火麟飞眨眨眼,放下碗,难得地正色起来:“明白。我就说我是海外来的粗人,别的啥也不知道。”
“粗,但不能蠢。”范无救在一旁插话,声音低沉,“陛下阅人无数,装傻太过,反惹疑心。你只需记住,你就是‘火麟飞’,一个因海难流落庆国、略通武艺、对中原规矩半懂不懂的海外遗民。好奇可以有,莽撞可以有,但忠心……”他顿了顿,“要显得单纯,只为报二殿下收留之恩。”
火麟飞若有所思地点头:“懂了。就是演我自己,但把脑子藏起来一半。”
这个比喻让叶承泽唇角微不可察地弯了一下,随即又敛去。他亲自帮火麟飞选了身不甚华贵、却干净利落的深蓝色劲装,又仔细检查了他的发冠和衣襟。“去吧。”最后,他只说了这两个字,手掌在火麟飞肩头轻轻按了一下,力道很稳。
火麟飞冲他摆摆手,转身大步流星地跟着等候的太监走了。背影挺直,步伐不见丝毫迟疑,仿佛只是去赴一场寻常的邀约。
直到那身影消失在回廊尽头,叶承泽才缓缓收回目光。他背对着范无救,看向窗外庭院里那棵日渐葱郁的石榴树,声音听不出情绪:“都安排好了?”
“是。”范无救低声道,“沿途会有人留意。宫内……也有眼睛。
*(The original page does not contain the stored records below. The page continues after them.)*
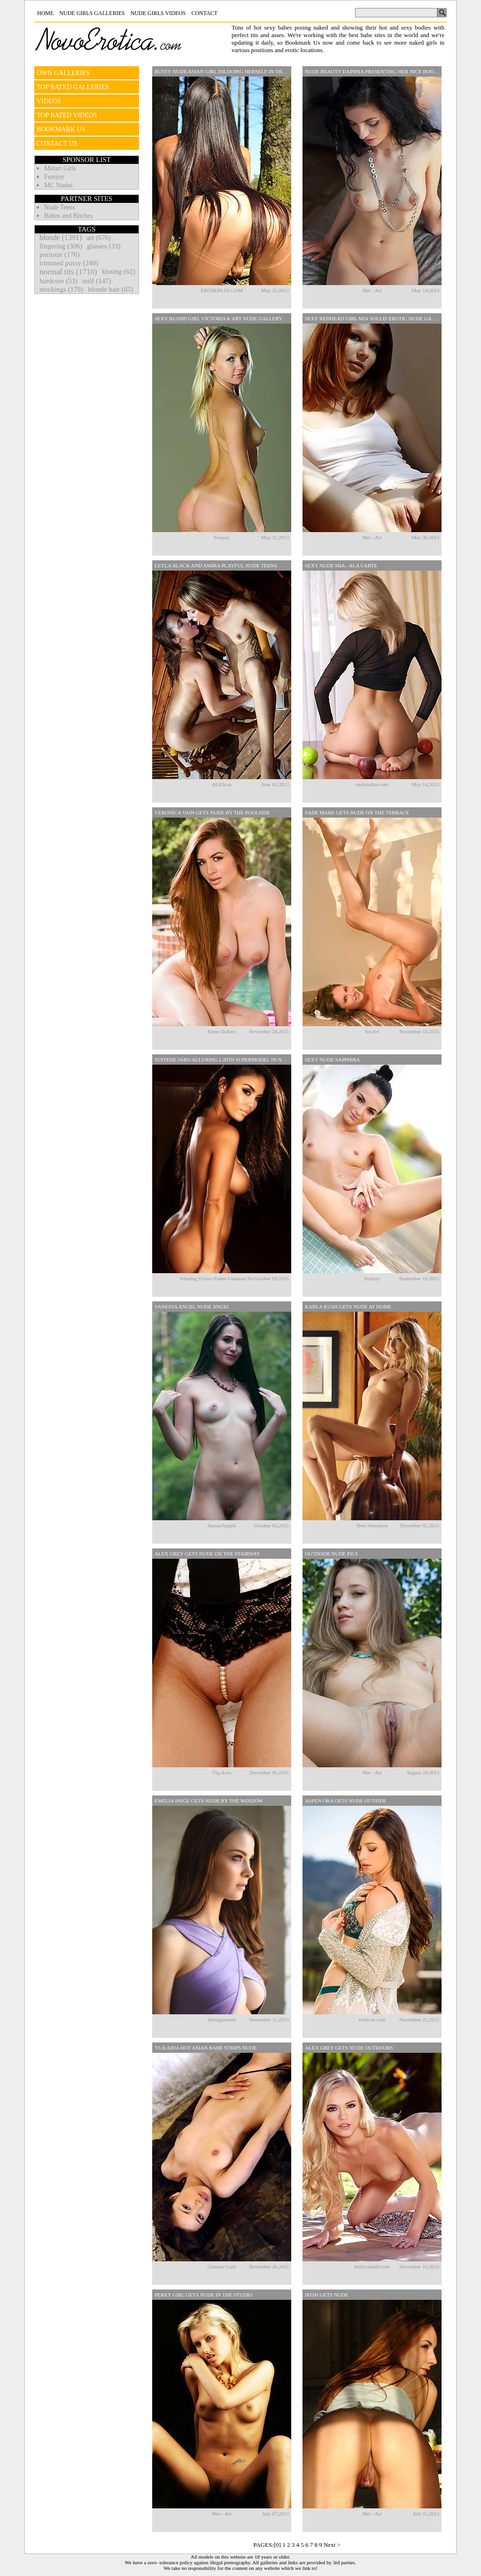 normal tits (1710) (68, 271)
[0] (277, 2544)
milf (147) (96, 281)
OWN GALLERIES (63, 73)
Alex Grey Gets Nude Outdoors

只是陛下身边,无法靠近。”
“嗯。”叶承泽应了一声,不再说话。只是负在身后的手,指节微微泛白。
宫道漫长,朱墙高耸。火麟飞跟在太监身后,看似好奇地东张西望,实则早已将沿途岗哨、宫门位置、甚至巡逻卫队的交接间隙,一一记在心中。超兽战士对环境的本能勘察,已刻入骨髓。
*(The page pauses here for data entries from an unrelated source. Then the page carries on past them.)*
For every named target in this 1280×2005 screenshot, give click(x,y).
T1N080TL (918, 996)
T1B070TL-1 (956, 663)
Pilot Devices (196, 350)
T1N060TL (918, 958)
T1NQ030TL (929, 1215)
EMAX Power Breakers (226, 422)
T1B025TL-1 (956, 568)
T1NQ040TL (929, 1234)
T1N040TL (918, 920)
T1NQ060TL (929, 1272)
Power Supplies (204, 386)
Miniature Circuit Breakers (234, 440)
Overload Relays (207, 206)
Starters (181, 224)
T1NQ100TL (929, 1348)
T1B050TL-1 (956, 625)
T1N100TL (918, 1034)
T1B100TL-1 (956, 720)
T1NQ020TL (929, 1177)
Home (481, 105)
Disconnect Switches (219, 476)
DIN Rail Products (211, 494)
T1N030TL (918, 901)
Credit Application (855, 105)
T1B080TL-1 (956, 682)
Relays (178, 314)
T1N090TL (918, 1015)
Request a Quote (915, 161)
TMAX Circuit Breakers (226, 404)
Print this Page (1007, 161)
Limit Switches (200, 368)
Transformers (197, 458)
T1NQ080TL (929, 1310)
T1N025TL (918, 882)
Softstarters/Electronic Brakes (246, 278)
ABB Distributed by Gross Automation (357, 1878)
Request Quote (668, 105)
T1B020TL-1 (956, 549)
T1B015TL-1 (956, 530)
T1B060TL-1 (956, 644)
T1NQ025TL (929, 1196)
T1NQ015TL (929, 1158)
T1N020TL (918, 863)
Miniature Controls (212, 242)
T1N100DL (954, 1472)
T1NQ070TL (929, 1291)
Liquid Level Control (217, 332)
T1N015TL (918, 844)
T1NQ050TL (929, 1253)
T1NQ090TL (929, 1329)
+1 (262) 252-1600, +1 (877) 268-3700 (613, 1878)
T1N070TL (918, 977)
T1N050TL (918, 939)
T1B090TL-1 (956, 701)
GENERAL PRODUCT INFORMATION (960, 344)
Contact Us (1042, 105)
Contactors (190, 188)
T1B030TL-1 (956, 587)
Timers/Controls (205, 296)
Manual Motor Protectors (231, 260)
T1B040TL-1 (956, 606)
越靠近那座象征着庆国最高权力中心的宫殿,无形的压力便越重。空气中弥漫着一种近乎凝固的肃穆,连脚步声都显得格外清晰。火麟飞能感觉到暗处投来的审视目光,如芒在背。但他脸上始终保持着那种初入大观园般的、略显憨直的好奇,甚至偶尔指着某处雄伟的建筑,用他那带着异域腔调的声音问领路太监:“这房子真高!得多少年才能盖起来?”
太监眼皮都没抬,只含糊应了句“前朝所建”,脚步更快。
终于,他们在一座巍峨大殿前停下。殿前广场空旷,汉白玉石阶层层而上,直通那扇紧闭的、雕刻着盘龙祥云的巨大殿门。阳光炽烈,将殿顶琉璃瓦灼得刺眼,却照不进那门缝后深邃的黑暗。
“在此等候宣召。”太监低声道,躬身退到一旁阴影中。
火麟飞独自站在空旷的广场中央,烈日当头,四周寂静得只能听见自己的心跳和远处隐约的风铃声。他眯起眼,望向那扇仿佛能吞噬一切光亮的殿门,心头那根弦悄然绷紧。
这不是战场,却比战场更危险。战场上,敌人明刀明枪,胜负取决于力量、速度与意志。而这里,胜负在开口之间,生死系于一线。
殿门无声开启一线,一个苍老、微哑的声音从门缝后传来:
“宣,火麟飞,进殿——”
火麟飞深吸一口气,压下心头所有杂念,抬步踏上石阶。一步,又一步。脚步声在空旷的石阶上回响,如同踏在心跳的鼓点上。
殿内光线晦暗。巨大的盘龙金柱支撑着高不可及的穹顶,两侧垂着深紫色的厚重帷幔,隔绝了大部分阳光。空气阴凉,弥漫着更浓郁的檀香和一种……难以言喻的、属于绝对权力的冰冷气息。